In SQLStatementHelper you are using StringUtil.substitute to create the sql statement. I don’t think this safe related to SQL injection. Shouldn’t you use ? or named parameters instead?
I also noticed that in the execute method the itemClass is only set when it provided (not null). In case statements are reused (and this is the case for the sych executed method!!) then it could happen that a previously set itemClass is used in the query. I don’t know if this could cause any problem, but why not set always the itemClass?
Cheers,
Marcel
July 22nd, 2008 at 7:23 pm
Hey Marcel,
Typically for Web Services (WSDL, REST, XML over HTTP, etc) I define a separate Service on the the ServiceLocator as well as a separate Business Delegate for each service.
For AIR applications utilizing local databases there are two ways to implement this:
A.) Define one Service (for connecting / accessing the database) on the ServiceLocator and then separate Business Delegates for each table.
- or -
B.) Define a separate Service and Business Delegate for each table.
Personally I suggest having one Service for each database as it simplifies debugging the connections as there will only be one connection to manage per database. As far as organizing is concerned this is best achieved by having separate Business Delegates for each table, these delegates would then define all of the operations which can be performed on the respective table.

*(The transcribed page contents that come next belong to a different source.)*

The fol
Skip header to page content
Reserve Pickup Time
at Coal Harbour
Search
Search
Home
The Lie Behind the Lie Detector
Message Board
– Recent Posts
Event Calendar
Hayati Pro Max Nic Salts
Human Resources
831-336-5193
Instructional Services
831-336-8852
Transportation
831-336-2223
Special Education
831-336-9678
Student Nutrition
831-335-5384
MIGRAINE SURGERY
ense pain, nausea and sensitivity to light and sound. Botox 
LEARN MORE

If conceptually it makes more sense to you to define a separate SQLService object for each Service you could always just sub class SQLService and then define an instance of the sub class for each specific service, thus utilizing the same connection and database while separating the SQLService by function.
Hope that helps,
Eric
July 22nd, 2008 at 7:42 pm
Hey Marcel.
In regards to the SQLStatementHelper I have not had any injection issues because of this therefore I haven’t changed the implementation in this release. With that being said I do plan to make some changes to this implementation in a future update.
In regards to the item class it is a non-issue in the executeAsync method as the SQLStatement object is being re-instantiated in every call. However it is not being re-instantiated in the execute method so I will add an update to this soon.
- Eric
August 28th, 2008 at 12:21 pm
Hey Eric - I just upgraded from your initial blog post version which I had been tweaking. It was pretty smooth update and I’m happy to be back on the official version. My AbstractAIRDelegate is acting as an adapter, implements ISQLResponder and handles the result/fault events internally, converts them to regular mx.rpc Events and passed those back to the initial command/responder. I find this nice and clean so only the delegate communicates with AIRCairngorm and my command and responder classes only deal with VOs and rpc Events. If felt like the command/responder was tightly coupled with AIRCairngorm otherwise, but maybe it’s just me?!
Anyway I have one question regarding execute and executeAsync. Since this behavior is set when the connection is opened - do you think it would be a good idea to keep track of the connection type and throw an exception if execute is called when openAsync was specified, or vice versa? I don’t see in the code where this would be handled.
Thanks for providing this little API, it’s extremely handy.
August 29th, 2008 at 1:29 pm
I get the following error:
Unable to resolve resource bundle “queries” for locale “en_US”.
How to fix this.
Thanks
M
August 29th, 2008 at 7:10 pm
I have fixed the error.
I have many tables in the SQlite database , how to define all the table names.
Thanks
Mark
August 29th, 2008 at 7:23 pm
how to use “create table” to define fields type and fields in air caingorm?